A man walks past an automatic teller outside a BNP Paribas bank in central Paris October 26, 2012.

Credit: Reuters/Jacky Naegelen

By Lionel Laurent and Matthias Blamont

PARIS | Thu Feb 14, 2013 2:46am EST

PARIS (Reuters) - BNP Paribas (BNPP.PA) said it would kick off a three-year plan to save 2 billion euros ($2.69 billion) in annual costs and ramp up growth in Asia after its fourth-quarter profits were hit by Europe's weak economy.

France's No. 1 listed bank said the savings would come from simplifying its reporting structure and from investing in technology improvements, which would cost a total of 1.5 billion euros. It said no business would be shut down.

While BNP is seen by analysts as robust and well-capitalized after a year-long drive to cut its balance sheet and shrink its holdings of risky eurozone sovereign debt, it is still heavily exposed to mature European markets and is under pressure to show investors new paths to growth.

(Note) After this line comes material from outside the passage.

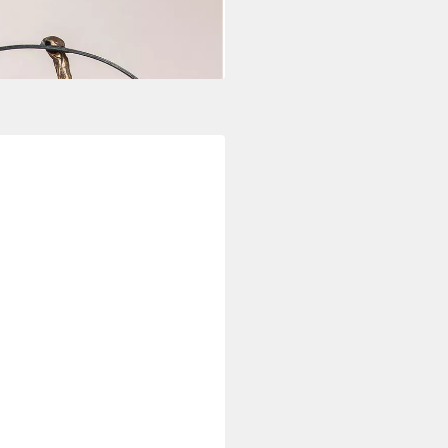
i dir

The bank said on Thursday it was eyeing a ramp-up in Asia, where it wants to lift revenues from investment banking and its asset-gathering Investment Solutions division to over 3 billion euros ($4 billion) by 2016, up from 2 billion in 2012. It is also aiming to hire 1,300 people in the region through to 2015.

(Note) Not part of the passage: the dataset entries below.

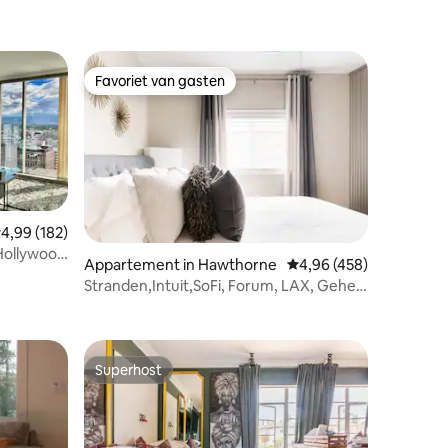
Favoriet van gasten
Favoriet van gasten
emiddelde beoordeling van 4,99 op 5, 182 recensies
4,99 (182)
Hollywood
Appartement in Hawthorne
Gemiddelde beoordeling
4,96 (458)
Stranden,Intuit,SoFi, Forum, LAX, Gehele
ecensies
AC'd Unit
Superhost
Superhost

"We see a low-growth scenario in Europe (in 2013)," BNP Chief Executive Jean-Laurent Bonnafe told Reuters Insider television. Acquisitions are not currently planned, he said.

BNP reported a one-third fall in net profit for the fourth quarter of 2012, to 514 million euros. Analysts had been expecting a profit closer to 1.0 billion, according to a Thomson Reuters I/B/E/S average forecast.

Among the troublespots were Italy - where BNP took a 300 million-euro goodwill writedown on its BNL subsidiary as part of an effort to raise its capital strength - and investment banking, where a rebound in revenues was hampered by a rise in loan losses on the back of one specific unidentified loan.

BNP said it would propose a cash dividend of 1.50 euros per share and said its focus on balance-sheet strength in 2012 had lifted its Basel III Core Tier 1 Ratio to 9.9 percent.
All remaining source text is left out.